Introduction to Kafka concepts and components

Kafka-Distributed Message Queuing System

1. Distributed message queue system, first in, first out, while providing data distributed caching function

2. Message persistence: The data reading speed can reach O(1)-read-ahead, write-behind (in sequence, ABCDE, read A, read B; additional write at the end) sequential access to the disk is more than memory access fast)

1. Reasons for Kafka's fast speed:

1.cache cache+

2. Sequential write (write data, disk sequence)+

3. Zero copy (1. Let the data in the operating system cache be sent to the network card 2. The network card is transmitted to downstream consumers)

4. Batch sending + data compression

Kafka summary : distributed, partitioned, multi-copy, multi-subscriber, distributed log system coordinated based on zookeeper

2. To ensure the reliability of the message, at least the following parameters need to be configured: see below for details. 13.

Topic level: replication-factor>=3; multiple copies

Producer level: acks=-1; set producer.type=sync in the simultaneous sending mode;

              ack=-1: The producer needs to wait for all the followers in the ISR to confirm that the data is received before it is considered as a transmission is completed, the reliability is the highest

Broker level: close the incomplete leader election, that is, unclean.leader.election.enable=false;

Three, the role of kafka : message buffer, flume million, while sparkstreaming can only handle tens of thousands, Kafka buffer is needed in the middle

1. kafka characteristics:

- high throughput, low latency : can handle hundreds of thousands of messages per second kafka , its lowest latency of only a few milliseconds

- Scalability : kafka cluster support heat expansion

- durability, reliability : the message is persisted to local disk, and supports data backup to prevent data loss

- fault tolerance : allows the nodes in the cluster fails (if the copy number is n, n-1 nodes allow failure)

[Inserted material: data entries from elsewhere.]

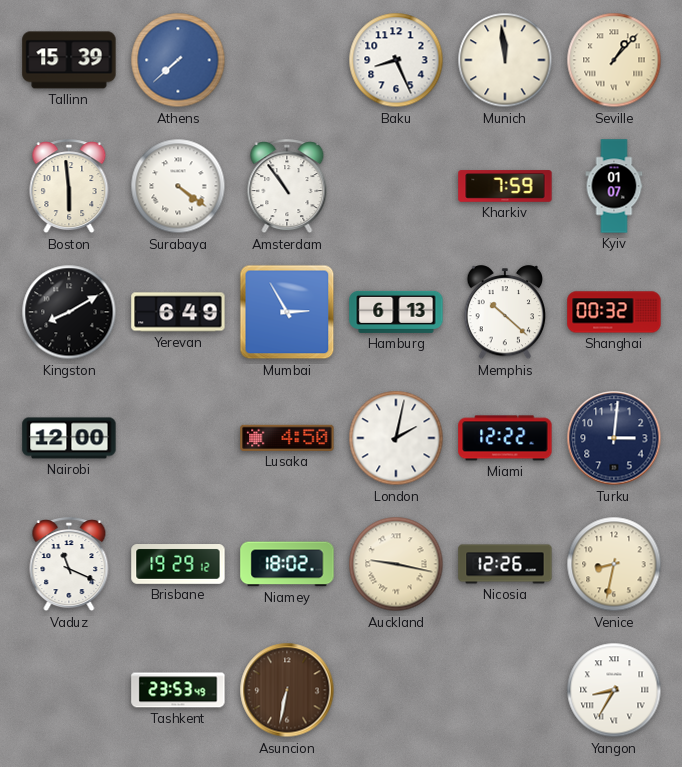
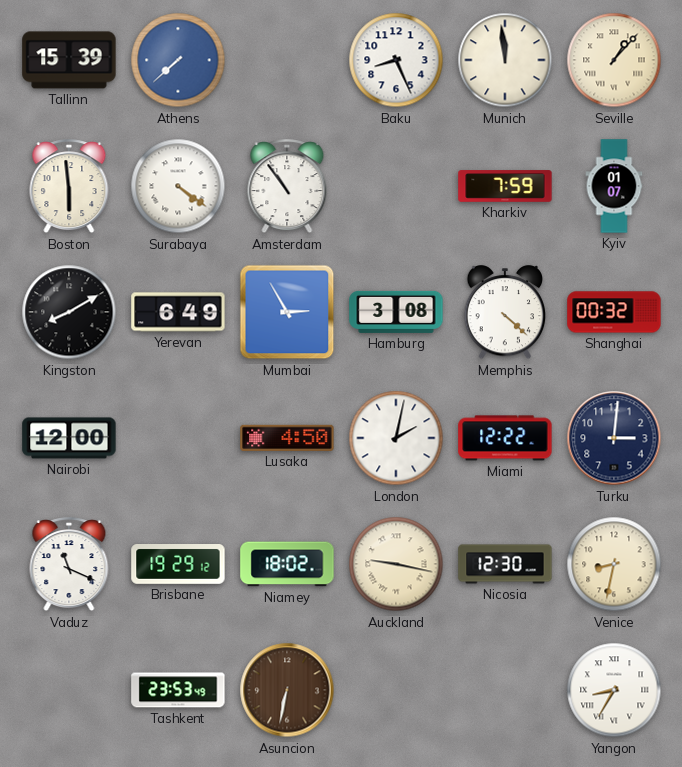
Hamburg: 6:13 -> 3:08
Memphis: 10:22 -> 4:22
Nicosia: 12:26 -> 12:30
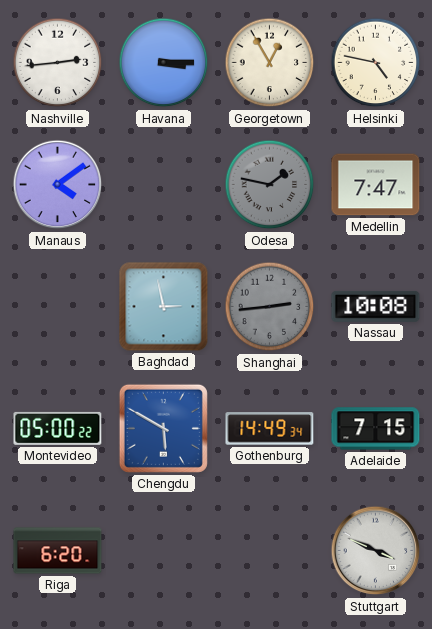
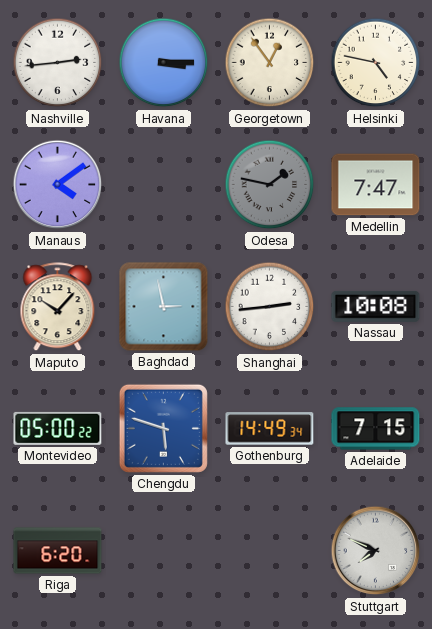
Georgetown: 12:55 -> 12:54
Maputo: none -> 10:07
Shanghai dial: grey -> white
Chengdu: 5:50 -> 5:48
Stuttgart: 3:49 -> 7:49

- high concurrency : support thousands of clients simultaneously read and write

Kafka application scenarios

The main application scenarios are: log collection, message system, user activity tracking, operational indicators, streaming processing, etc.

  • Message system
  • Log system
  • Stream processing

2. Component description

• Kafka is distributed internally, and a Kafka cluster usually includes multiple Brokers

• Zookeeper load balancing: divide Topic into multiple partitions , and each Broker stores one or more Partitions

• Multiple Producers and Consumers simultaneously produce and consume messages

1. Broker: Each instance of kafka (server) can be understood as a machine (node)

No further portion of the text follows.